May 14, 2013

The World Bank can minimize avoidable suffering, especially among marginalized, excluded, and vulnerable groups by doing a better job of protecting rights. This would only enhance the sustainability and impact of its development efforts.

A grandmother in Cambodia told me recently, “I just want you to know my story in case something happens and I am gone.” Police and government officials have threatened and harassed “Kunthea” for her protests against government agencies and appeals to the World Bank after she was forcibly evicted from her home by a private company. The World Bank’s involvement was through a land titling project which had not secured land rights for Kunthea or her neighbors. This is just one example of how the Bank’s activities can have an impact on human rights, but the Bank still insists that it has no obligation to ensure that its projects do not contribute to rights violations.

In April at the World Bank and International Monetary Fund’s 2013 spring meetings, the Bank introduced its new “vision,” in which it pledged to work toward eliminating extreme poverty and raising the income of the poorest 40 percent of the population in each country. But the “vision” included no mention of rights. As several development and human rights organizations noted in a joint statement, this “vision” will be undermined if the World Bank doesn’t start recognizing the importance of human rights for its development work.

The groups were united in their call for the World Bank President, Jim Kim, to make a firm commitment to respect, protect, and fulfill human rights in all Bank activities. The United Nations special rapporteurs on extreme poverty, indigenous peoples, the right to food, and foreign debt have made a similar call. Human Rights Watch has also done so in its “Human Rights Agenda for the World Bank.”

The World Bank can minimize avoidable suffering, especially among marginalized, excluded, and vulnerable groups by doing a better job of protecting rights.

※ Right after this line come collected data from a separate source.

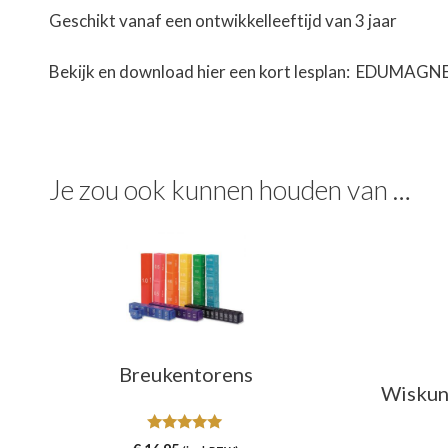
Geschikt vanaf een ontwikkelleeftijd van 3 jaar
Bekijk en download hier een kort lesplan:
EDUMAGNE
Je zou ook kunnen houden van …
Breukentorens
Wiskun
5.00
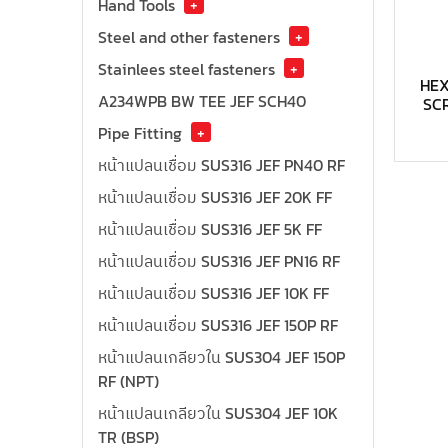
Hand Tools
+
Steel and other fasteners
+
Stainlees steel fasteners
+
HE
A234WPB BW TEE JEF SCH40
SC
Pipe Fitting
+
หน้าแปลนเชื่อม SUS316 JEF PN40 RF
หน้าแปลนเชื่อม SUS316 JEF 20K FF
หน้าแปลนเชื่อม SUS316 JEF 5K FF
หน้าแปลนเชื่อม SUS316 JEF PN16 RF
หน้าแปลนเชื่อม SUS316 JEF 10K FF
หน้าแปลนเชื่อม SUS316 JEF 150P RF
หน้าแปลนเกลียวใน SUS304 JEF 150P
RF (NPT)
หน้าแปลนเกลียวใน SUS304 JEF 10K
TR (BSP)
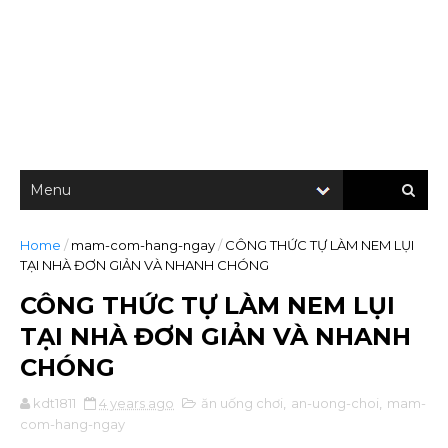
Home
/
mam-com-hang-ngay
/
CÔNG THỨC TỰ LÀM NEM LỤI
TẠI NHÀ ĐƠN GIẢN VÀ NHANH CHÓNG
CÔNG THỨC TỰ LÀM NEM LỤI
TẠI NHÀ ĐƠN GIẢN VÀ NHANH
CHÓNG
kdt1811
4 years ago
ăn uống chơi
,
an-uong-choi
,
mam-
com-hang-ngay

This would only enhance the sustainability and impact of its development efforts.

The Bank hasn’t always been silent on the subject. Fifteen years ago, in fact, it recognized that “creating the conditions for attainment of human rights is a central and irreducible goal of development” and that “the world now accepts that sustainable development is impossible without human rights.”

The World Bank has legal obligations to respect and protect human rights, as an international organization and a UN specialized agency. Moreover, the Bank’s member countries have specific human rights obligations that they cannot abandon when they decide whether to approve Bank lending and projects.

Some parts of the Bank and some governments contend that talk of human rights is just politics. They say that to consider such issues would violate the Bank’s “non-political” mandate. But it should be obvious that the Bank’s mandate does not authorize it to participate in violating human rights. As the Bank said back in 1998, it “has always taken measures to ensure that human rights are fully respected in connection with the projects it supports.” In practice, though, the Bank’s safeguard policies are insufficient to protect human rights.

The Bank’s resistance to adhering to international human rights law sharply contrasts with its stand on international environmental law. The Bank says it won’t support lending to projects that violate relevant international environmental treaties and agreements. So why should it be silent on complying with human rights treaties? It should take the same approach to human rights law that it does to environmental law.

The absence of a clear commitment not to support any activities that will contribute to or exacerbate human rights violations leaves staff without guidance on how they should approach human rights concerns or what their responsibilities are. The result is unfettered discretion for staff to determine the extent to which they will consider risks to human rights and whether to do anything about them. In practice, Bank efforts to protect rights appear arbitrary, inconsistent, or even nonexistent, and the people these problems affect have little or no recourse for the harm they suffered.

Kunthea in Cambodia knows first-hand the consequences of the Bank’s failure to consider the human rights impacts of its projects. By committing to human rights in all of its activities and enshrining that commitment in its safeguards policies, the World Bank will not only do a better job of protecting human rights but also of fulfilling its mandate to reduce poverty.